How Patent Troll Legislation Can Increase Timely Access to Generic Drugs

Author Affiliations
  • 1Program on Regulation, Therapeutics, and Law, Division of Pharmacoepidemiology and Pharmacoeconomics, Brigham and Women’s Hospital and Harvard Medical School, Boston, Massachusetts
JAMA Intern Med. 2016;176(6):729-730. doi:10.1001/jamainternmed.2016.1867

Patent reform legislation was recently introduced in Congress—the Protecting American Talent and Entrepreneurship Act of 2015 (PATENT Act) in the Senate and Innovation Act in the House1,2—to curb the effects of nonpracticing entities or, as they are more colorfully known, “patent trolls.” Nonpracticing entities are organizations that acquire and hold patents, often not developing technology related to their patents, and use their patent rights to sue companies that are developing and selling allegedly infringing products.
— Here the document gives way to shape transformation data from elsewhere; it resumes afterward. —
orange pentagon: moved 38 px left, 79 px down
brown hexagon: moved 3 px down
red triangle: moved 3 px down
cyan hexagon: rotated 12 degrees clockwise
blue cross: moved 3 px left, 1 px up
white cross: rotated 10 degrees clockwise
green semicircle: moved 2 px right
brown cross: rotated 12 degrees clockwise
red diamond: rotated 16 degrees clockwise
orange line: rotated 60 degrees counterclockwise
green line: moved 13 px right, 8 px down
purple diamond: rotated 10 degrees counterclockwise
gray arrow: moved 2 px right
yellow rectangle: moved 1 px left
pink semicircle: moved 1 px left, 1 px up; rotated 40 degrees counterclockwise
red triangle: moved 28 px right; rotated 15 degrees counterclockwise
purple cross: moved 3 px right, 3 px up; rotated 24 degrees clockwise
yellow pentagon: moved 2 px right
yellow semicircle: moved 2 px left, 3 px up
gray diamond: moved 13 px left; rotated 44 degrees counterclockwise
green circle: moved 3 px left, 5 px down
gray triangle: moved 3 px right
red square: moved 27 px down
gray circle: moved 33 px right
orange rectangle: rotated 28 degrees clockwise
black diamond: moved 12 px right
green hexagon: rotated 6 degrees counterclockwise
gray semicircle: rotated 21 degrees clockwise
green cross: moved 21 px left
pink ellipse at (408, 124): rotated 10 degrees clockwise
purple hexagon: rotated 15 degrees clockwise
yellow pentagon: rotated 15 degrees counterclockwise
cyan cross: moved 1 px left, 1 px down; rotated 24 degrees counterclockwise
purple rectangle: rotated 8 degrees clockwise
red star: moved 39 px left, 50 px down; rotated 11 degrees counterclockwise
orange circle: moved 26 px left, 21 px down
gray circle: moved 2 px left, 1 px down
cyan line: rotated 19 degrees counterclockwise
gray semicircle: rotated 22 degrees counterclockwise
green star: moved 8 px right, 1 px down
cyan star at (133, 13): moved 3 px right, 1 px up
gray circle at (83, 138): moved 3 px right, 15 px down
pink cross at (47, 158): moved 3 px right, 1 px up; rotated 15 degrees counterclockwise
Patent trolls, though a thorn to large technology companies, are less prevalent in the health care field. However, the legislation has nonetheless been strongly contested by the biopharmaceutical industry because current efforts to restrict patent trolls represent the latest in a series of initiatives to bring restraint to the patent system—and specifically have an impact on poorly innovative drug patents that manufacturers traditionally rely on to maintain profits by delaying timely generic drug competition.